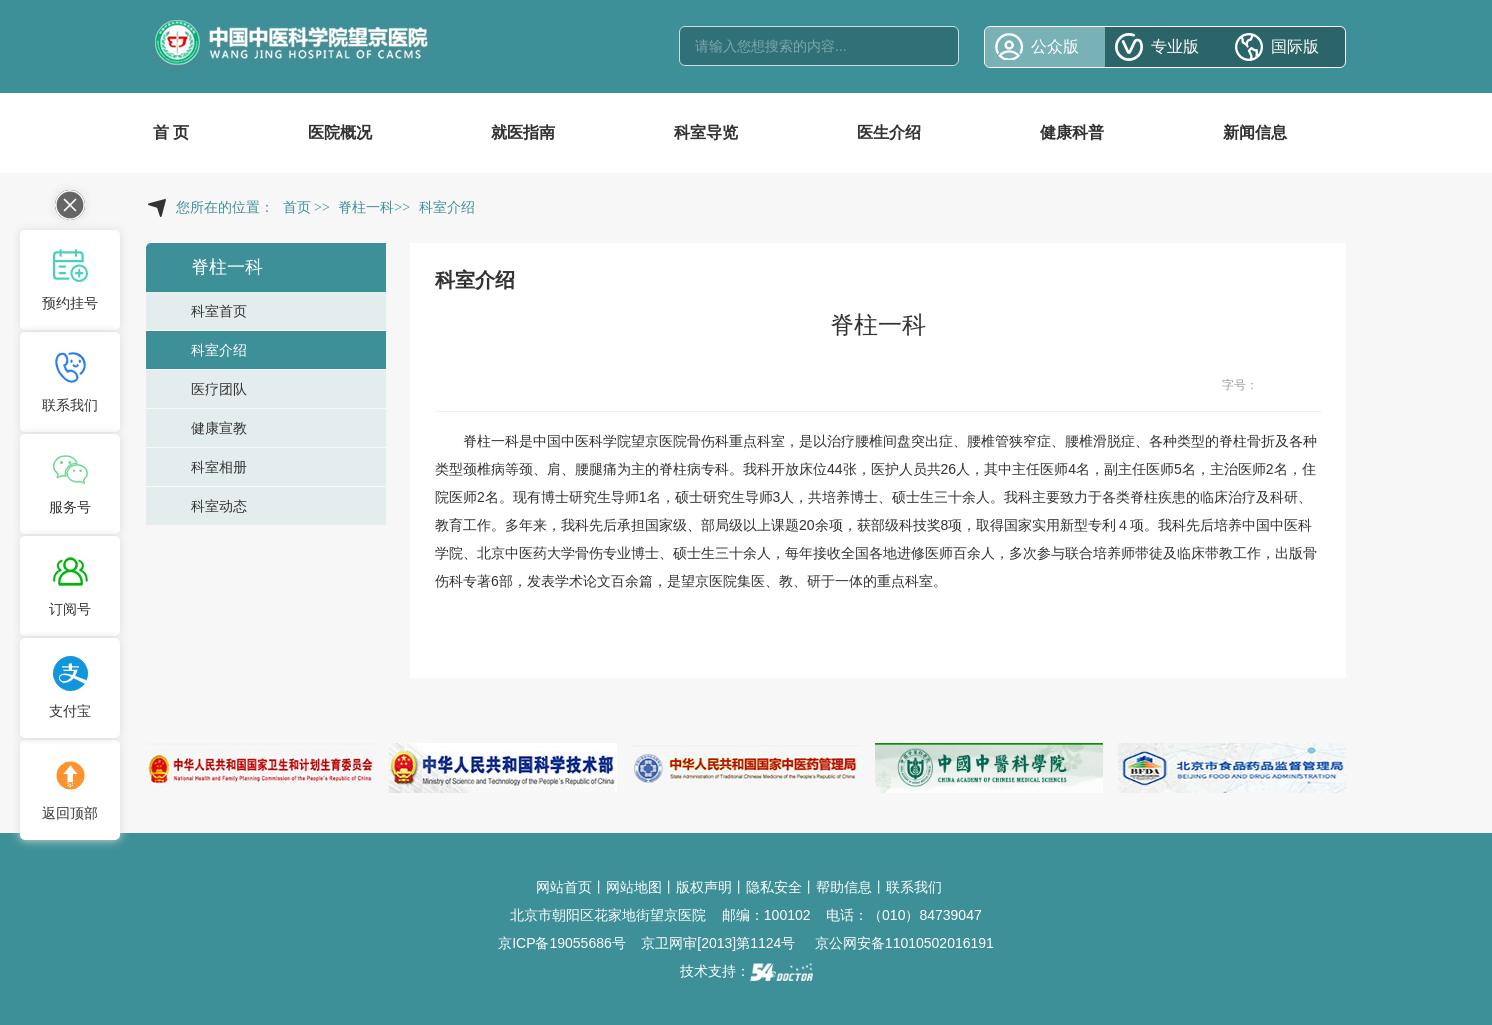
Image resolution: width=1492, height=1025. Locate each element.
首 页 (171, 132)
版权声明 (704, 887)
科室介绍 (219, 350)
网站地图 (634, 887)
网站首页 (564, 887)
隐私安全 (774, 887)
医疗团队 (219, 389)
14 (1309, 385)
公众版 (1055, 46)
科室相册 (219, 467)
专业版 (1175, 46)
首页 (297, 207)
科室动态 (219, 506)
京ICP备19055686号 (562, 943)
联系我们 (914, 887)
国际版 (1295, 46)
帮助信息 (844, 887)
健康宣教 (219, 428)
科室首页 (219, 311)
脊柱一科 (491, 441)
---
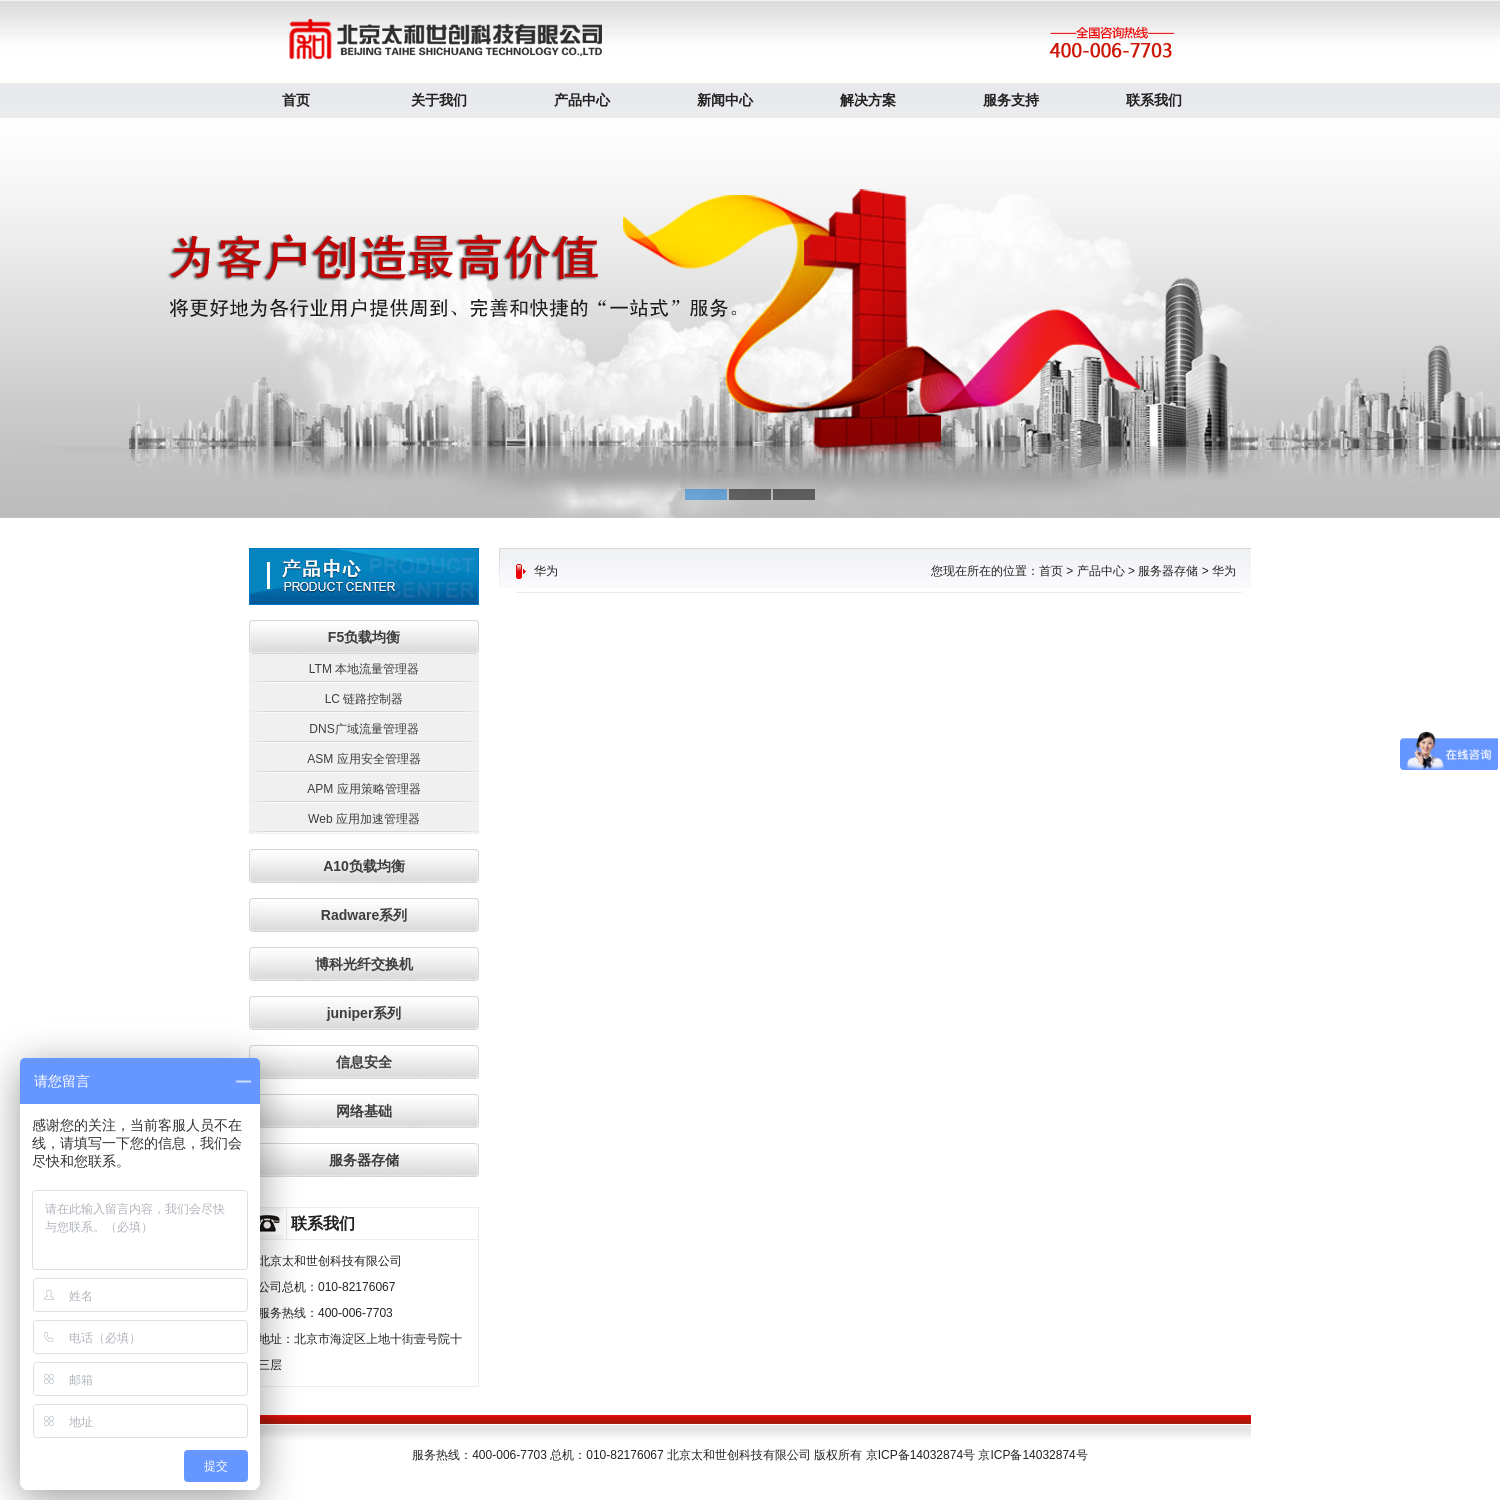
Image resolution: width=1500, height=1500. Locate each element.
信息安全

▸ **WORK REQUEST**: Using the entries above, return exactly the lines from the line with "网站地图 (634, 887)" to the line with "脊柱一科 (491, 441)", counting both of those lines.

▸ **EXERCISE RESULT**:
网站地图 (634, 887)
网站首页 (564, 887)
隐私安全 (774, 887)
医疗团队 (219, 389)
14 (1309, 385)
公众版 (1055, 46)
科室相册 (219, 467)
专业版 (1175, 46)
首页 (297, 207)
科室动态 (219, 506)
京ICP备19055686号 (562, 943)
联系我们 (914, 887)
国际版 (1295, 46)
帮助信息 (844, 887)
健康宣教 (219, 428)
科室首页 (219, 311)
脊柱一科 (491, 441)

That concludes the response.